↓↓↓

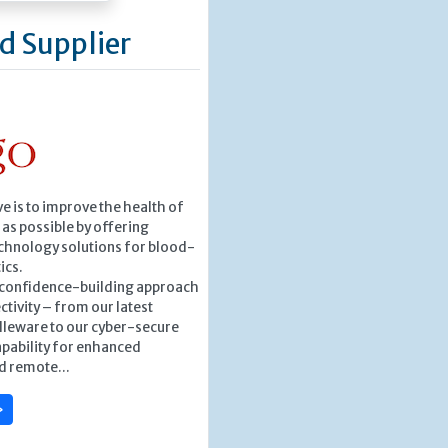
d Supplier
ve is to improve the health of
as possible by offering
chnology solutions for blood-
ics.
, confidence-building approach
ctivity – from our latest
leware to our cyber-secure
pability for enhanced
d remote...
»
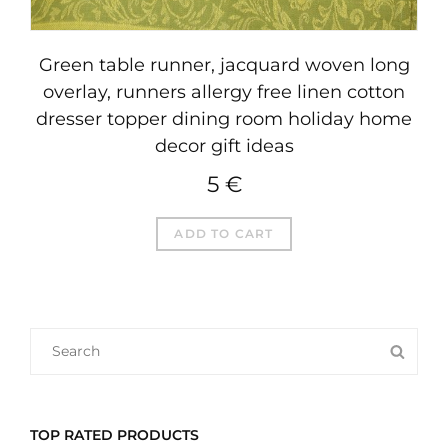
Green table runner, jacquard woven long
overlay, runners allergy free linen cotton
dresser topper dining room holiday home
decor gift ideas
5
€
ADD TO CART
SEARCH
SEA
FOR:
TOP RATED PRODUCTS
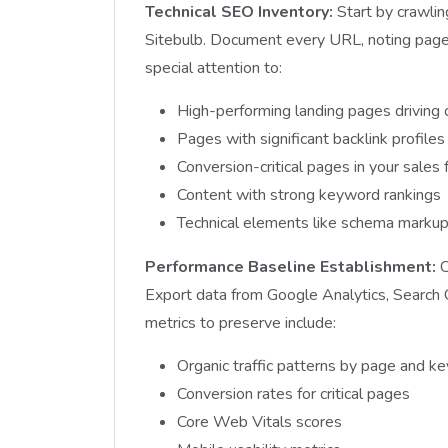
Technical SEO Inventory:
Start by crawlin
Sitebulb. Document every URL, noting page 
special attention to:
High-performing landing pages driving o
Pages with significant backlink profiles
Conversion-critical pages in your sales 
Content with strong keyword rankings
Technical elements like schema markup
Performance Baseline Establishment:
C
Export data from Google Analytics, Search 
metrics to preserve include:
Organic traffic patterns by page and k
Conversion rates for critical pages
Core Web Vitals scores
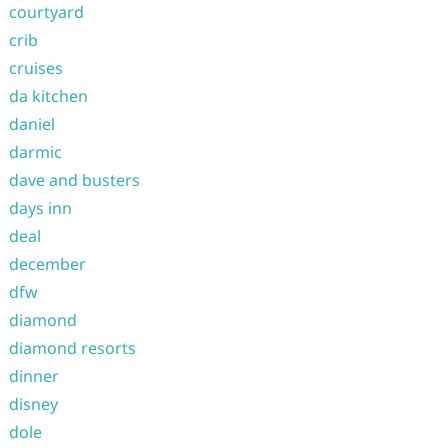
courtyard
crib
cruises
da kitchen
daniel
darmic
dave and busters
days inn
deal
december
dfw
diamond
diamond resorts
dinner
disney
dole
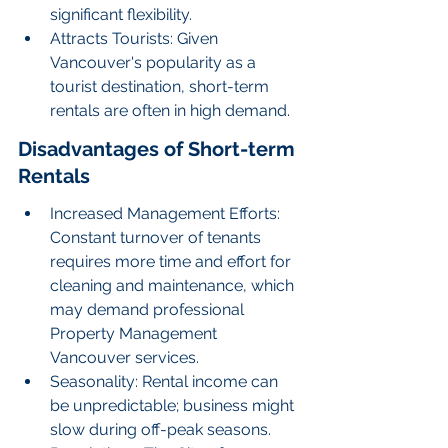
significant flexibility.
Attracts Tourists: Given 
Vancouver's popularity as a 
tourist destination, short-term 
rentals are often in high demand.
Disadvantages of Short-term 
Rentals
Increased Management Efforts: 
Constant turnover of tenants 
requires more time and effort for 
cleaning and maintenance, which 
may demand professional 
Property Management 
Vancouver services.
Seasonality: Rental income can 
be unpredictable; business might 
slow during off-peak seasons.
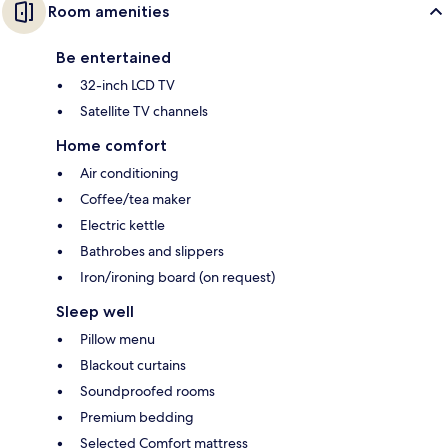
Room amenities
Be entertained
32-inch LCD TV
Satellite TV channels
Home comfort
Air conditioning
Coffee/tea maker
Electric kettle
Bathrobes and slippers
Iron/ironing board (on request)
Sleep well
Pillow menu
Blackout curtains
Soundproofed rooms
Premium bedding
Selected Comfort mattress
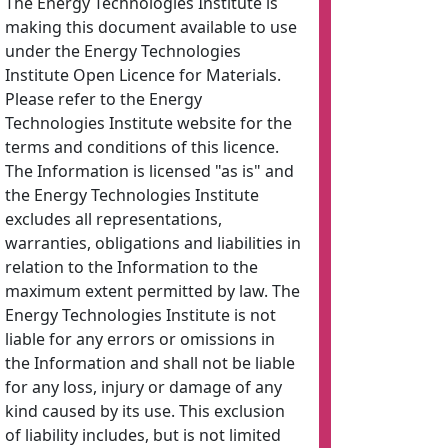
The Energy Technologies Institute is
making this document available to use
under the Energy Technologies
Institute Open Licence for Materials.
Please refer to the Energy
Technologies Institute website for the
terms and conditions of this licence.
The Information is licensed "as is" and
the Energy Technologies Institute
excludes all representations,
warranties, obligations and liabilities in
relation to the Information to the
maximum extent permitted by law. The
Energy Technologies Institute is not
liable for any errors or omissions in
the Information and shall not be liable
for any loss, injury or damage of any
kind caused by its use. This exclusion
of liability includes, but is not limited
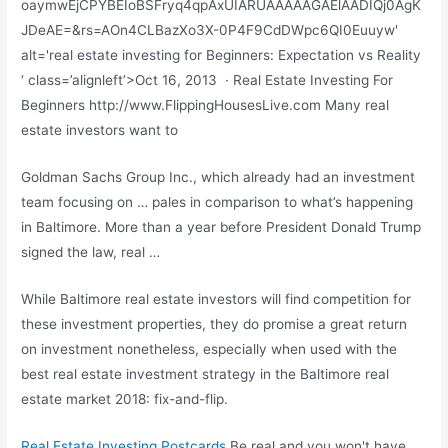
oaymwEjCPYBEIoBSFryq4qpAxUIARUAAAAAGAElAADIQj0AgK
JDeAE=&rs=AOn4CLBazXo3X-0P4F9CdDWpc6QI0Euuyw'
alt='real estate investing for Beginners: Expectation vs Reality
‘ class=’alignleft’>Oct 16, 2013 · Real Estate Investing For
Beginners http://www.FlippingHousesLive.com Many real
estate investors want to
Goldman Sachs Group Inc., which already had an investment
team focusing on … pales in comparison to what’s happening
in Baltimore. More than a year before President Donald Trump
signed the law, real …
While Baltimore real estate investors will find competition for
these investment properties, they do promise a great return
on investment nonetheless, especially when used with the
best real estate investment strategy in the Baltimore real
estate market 2018: fix-and-flip.
Real Estate Investing Postcards
Be real and you won't have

↑↑↑

● **What the exercise asks**
Return every line above exactly, omitting images.

● **Answer to this exercise**
d Supplier
ve is to improve the health of
as possible by offering
chnology solutions for blood-
ics.
, confidence-building approach
ctivity – from our latest
leware to our cyber-secure
pability for enhanced
d remote...
»
Green table runner, jacquard woven long
overlay, runners allergy free linen cotton
dresser topper dining room holiday home
decor gift ideas
5
€
ADD TO CART
SEARCH
SEA
FOR:
TOP RATED PRODUCTS
Technical SEO Inventory:
Start by crawlin
Sitebulb. Document every URL, noting page 
special attention to:
High-performing landing pages driving o
Pages with significant backlink profiles
Conversion-critical pages in your sales 
Content with strong keyword rankings
Technical elements like schema markup
Performance Baseline Establishment:
C
Export data from Google Analytics, Search 
metrics to preserve include:
Organic traffic patterns by page and k
Conversion rates for critical pages
Core Web Vitals scores
courtyard
crib
cruises
da kitchen
daniel
darmic
dave and busters
days inn
deal
december
dfw
diamond
diamond resorts
dinner
disney
dole
significant flexibility.
Attracts Tourists: Given 
Vancouver's popularity as a 
tourist destination, short-term 
rentals are often in high demand.
Disadvantages of Short-term 
Rentals
Increased Management Efforts: 
Constant turnover of tenants 
requires more time and effort for 
cleaning and maintenance, which 
may demand professional 
Property Management 
Vancouver services.
Seasonality: Rental income can 
be unpredictable; business might 
slow during off-peak seasons.
Room amenities
Be entertained
32-inch LCD TV
Satellite TV channels
Home comfort
Air conditioning
Coffee/tea maker
Electric kettle
Bathrobes and slippers
Iron/ironing board (on request)
Sleep well
Pillow menu
Blackout curtains
Soundproofed rooms
Premium bedding
Selected Comfort mattress
The Energy Technologies Institute is
making this document available to use
under the Energy Technologies
Institute Open Licence for Materials.
Please refer to the Energy
Technologies Institute website for the
terms and conditions of this licence.
The Information is licensed "as is" and
the Energy Technologies Institute
excludes all representations,
warranties, obligations and liabilities in
relation to the Information to the
maximum extent permitted by law. The
Energy Technologies Institute is not
liable for any errors or omissions in
the Information and shall not be liable
for any loss, injury or damage of any
kind caused by its use. This exclusion
of liability includes, but is not limited
oaymwEjCPYBEIoBSFryq4qpAxUIARUAAAAAGAElAADIQj0AgK
JDeAE=&rs=AOn4CLBazXo3X-0P4F9CdDWpc6QI0Euuyw'
alt='real estate investing for Beginners: Expectation vs Reality
‘ class=’alignleft’>Oct 16, 2013 · Real Estate Investing For
Beginners http://www.FlippingHousesLive.com Many real
estate investors want to
Goldman Sachs Group Inc., which already had an investment
team focusing on … pales in comparison to what’s happening
in Baltimore. More than a year before President Donald Trump
signed the law, real …
While Baltimore real estate investors will find competition for
these investment properties, they do promise a great return
on investment nonetheless, especially when used with the
best real estate investment strategy in the Baltimore real
estate market 2018: fix-and-flip.
Real Estate Investing Postcards
Be real and you won't have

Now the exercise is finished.